Throughout a 7-game stint in the majors last season, the 23-year-old pitched to the tune of 6.59 ERA with a 1-3 record. Going into Cactus League Play this year, Silseth focused on improving his pitch arsenal, which now includes a mix of his four-seam fastball, slider, splitter, sinker, cutter and curveball. 

He successfully added a cutter to his repertoire this year and began landing his slider and splitter more consistently — significant developments that even launched his name into earlier conversations about whether he should be the Angels sixth starter at the beginning of season. 

Nevin said he’s been impressed by Silseth’s improvements over the past year and the development he’s made toward becoming a reliable starting arm. 

“He’s really worked on his body and his endurance and understanding how to pace himself through a baseball game and it’s paid off for him,” said Nevin. “You know, that adjustment becomes a little bit harder, but stuff-wise, he’s been good.”

By opening day, Silseth was transitioned to the Angels bullpen as a utility pitcher that could possibly be moved into a starting role if the Angels needed another arm.

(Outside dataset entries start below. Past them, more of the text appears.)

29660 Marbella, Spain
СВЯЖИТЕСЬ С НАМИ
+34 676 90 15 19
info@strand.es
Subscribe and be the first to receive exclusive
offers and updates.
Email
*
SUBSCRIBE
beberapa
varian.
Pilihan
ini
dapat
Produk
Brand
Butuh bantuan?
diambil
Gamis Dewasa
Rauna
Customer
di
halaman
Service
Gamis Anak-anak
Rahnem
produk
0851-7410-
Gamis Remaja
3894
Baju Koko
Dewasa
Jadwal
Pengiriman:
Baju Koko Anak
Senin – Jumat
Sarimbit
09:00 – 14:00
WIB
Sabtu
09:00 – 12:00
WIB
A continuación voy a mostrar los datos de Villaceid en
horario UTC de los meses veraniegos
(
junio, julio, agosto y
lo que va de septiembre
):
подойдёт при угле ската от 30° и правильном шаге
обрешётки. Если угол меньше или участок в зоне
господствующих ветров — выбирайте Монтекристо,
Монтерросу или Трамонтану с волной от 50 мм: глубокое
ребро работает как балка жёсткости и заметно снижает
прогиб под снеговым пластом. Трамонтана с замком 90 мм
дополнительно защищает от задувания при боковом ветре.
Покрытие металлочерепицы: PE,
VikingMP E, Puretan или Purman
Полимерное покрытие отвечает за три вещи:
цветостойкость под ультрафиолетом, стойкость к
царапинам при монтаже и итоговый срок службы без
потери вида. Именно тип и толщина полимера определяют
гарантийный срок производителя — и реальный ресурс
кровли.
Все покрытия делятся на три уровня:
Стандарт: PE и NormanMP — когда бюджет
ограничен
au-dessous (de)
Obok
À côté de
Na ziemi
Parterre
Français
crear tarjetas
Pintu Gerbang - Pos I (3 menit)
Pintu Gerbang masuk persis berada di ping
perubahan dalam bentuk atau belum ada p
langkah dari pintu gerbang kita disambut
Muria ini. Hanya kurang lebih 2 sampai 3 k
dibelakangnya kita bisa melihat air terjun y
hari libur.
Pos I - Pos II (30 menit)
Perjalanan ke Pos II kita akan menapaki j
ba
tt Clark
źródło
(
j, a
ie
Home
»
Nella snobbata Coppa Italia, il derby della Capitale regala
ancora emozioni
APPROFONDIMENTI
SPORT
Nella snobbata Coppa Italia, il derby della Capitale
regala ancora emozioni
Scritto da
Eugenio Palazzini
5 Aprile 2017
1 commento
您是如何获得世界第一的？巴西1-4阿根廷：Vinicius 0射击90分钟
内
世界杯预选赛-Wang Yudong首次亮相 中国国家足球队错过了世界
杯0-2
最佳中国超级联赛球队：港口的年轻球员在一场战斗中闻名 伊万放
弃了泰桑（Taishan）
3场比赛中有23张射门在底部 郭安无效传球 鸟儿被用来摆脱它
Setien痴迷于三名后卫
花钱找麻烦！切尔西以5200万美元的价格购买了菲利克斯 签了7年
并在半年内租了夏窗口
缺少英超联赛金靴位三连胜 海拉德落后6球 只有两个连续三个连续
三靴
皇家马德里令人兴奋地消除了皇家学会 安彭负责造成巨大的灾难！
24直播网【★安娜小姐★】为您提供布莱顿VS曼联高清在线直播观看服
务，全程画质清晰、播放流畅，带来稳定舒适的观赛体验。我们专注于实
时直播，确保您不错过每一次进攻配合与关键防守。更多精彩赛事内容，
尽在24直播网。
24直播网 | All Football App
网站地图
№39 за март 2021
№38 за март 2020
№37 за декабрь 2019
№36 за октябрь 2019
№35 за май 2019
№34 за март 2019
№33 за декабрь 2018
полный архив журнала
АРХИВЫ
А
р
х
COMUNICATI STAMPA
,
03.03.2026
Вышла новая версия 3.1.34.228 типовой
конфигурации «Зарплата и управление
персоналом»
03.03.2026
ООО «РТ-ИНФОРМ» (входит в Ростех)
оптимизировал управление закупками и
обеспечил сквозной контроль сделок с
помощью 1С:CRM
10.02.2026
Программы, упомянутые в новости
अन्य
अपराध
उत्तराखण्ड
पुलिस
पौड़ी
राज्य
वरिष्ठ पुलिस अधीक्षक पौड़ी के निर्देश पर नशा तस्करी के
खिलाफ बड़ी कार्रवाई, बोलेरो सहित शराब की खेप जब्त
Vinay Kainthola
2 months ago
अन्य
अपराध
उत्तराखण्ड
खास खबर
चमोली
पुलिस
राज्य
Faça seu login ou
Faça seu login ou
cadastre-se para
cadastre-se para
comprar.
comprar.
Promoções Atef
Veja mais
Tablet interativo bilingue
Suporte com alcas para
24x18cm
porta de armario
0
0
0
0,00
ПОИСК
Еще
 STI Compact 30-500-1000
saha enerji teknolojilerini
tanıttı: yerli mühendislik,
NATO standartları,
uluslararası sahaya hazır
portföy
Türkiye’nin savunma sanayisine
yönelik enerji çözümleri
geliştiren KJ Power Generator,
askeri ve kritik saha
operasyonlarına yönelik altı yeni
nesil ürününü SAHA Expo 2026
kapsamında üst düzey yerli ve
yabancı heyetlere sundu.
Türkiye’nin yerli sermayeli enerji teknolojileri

Eventually, they did need him.

Silseth made his first start of this season on May 16 after José Suarez was moved to the IL due to a strained shoulder. He allowed four runs on six hits and one walk with five strikeouts through 3.1 innings in a 7-3 loss against the Baltimore Orioles. 

Struggling with consistency and control, he was optioned to the Salt Lake Bees in June where he continued to hone his skills as a starter. In nine starts for Salt Lake, he secured a 4-1 record with a 2.79 ERA and 44 strikeouts.

His run in Triple-A didn’t last long as he returned to the majors on July 19 to complete the team’s sweep of the New York Yankees. Silseth pitched 5.2 innings and allowed just one run on four hits and two walks with 10 strikeouts, securing the team a 7-3 win at home. 

When the Angels acquired 29-year-old right-hander Lucas Giolito ahead of the trade deadline, Silseth was told he was being moved back to the bullpen, but not long after that conversation, they needed him again. With Griffin Canning experiencing soreness and needing a day off in Atlanta, Silseth was called on once more. This time — to take on the best team in baseball. 

His five-inning performance against the Atlanta Braves, which yielded just one run on three hits with four strikeouts, not only earned the team a 4-1 victory against the NL East leaders, but it also earned Silseth more opportunities to prove his abilities as a starter.

In the first game of a doubleheader against the Tampa Bay Rays on Saturday, Silseth didn’t have as strong of an outing as he’s proven he’s capable of, but the Angels were still able to lock in a 7-6 victory. 

In his first career appearance against the Rays, Silseth tossed 3.2 innings, allowing five runs on five hits and three walks and recording four strikeouts. 

“It’s a learning experience for him. It’s nice to get a win. I know he didn’t get the win, but like I said he’s done so well lately. You’re going to have a hiccup once in a while. You’re not going to have your best stuff sometimes, and it was a grind for him and it’s one he’s going to learn from,” said Nevin after the game. 

Silseth said after the game that he didn’t feel like he was using his lower half very well and his fastball was hitting the upper part of the zone, which are hard mechanics to correct mid-game. He said his focus after today’s outing, like always, is to keep moving forward and getting better with each start.

“You got to trust your preparation and I didn’t trust my preparation today. I kind of got in my head a little bit,” he said. “At the end of the day, we got a win, but in the future-wise, I just gotta go in and look at what was wrong and just fix it and just continue to move forward.”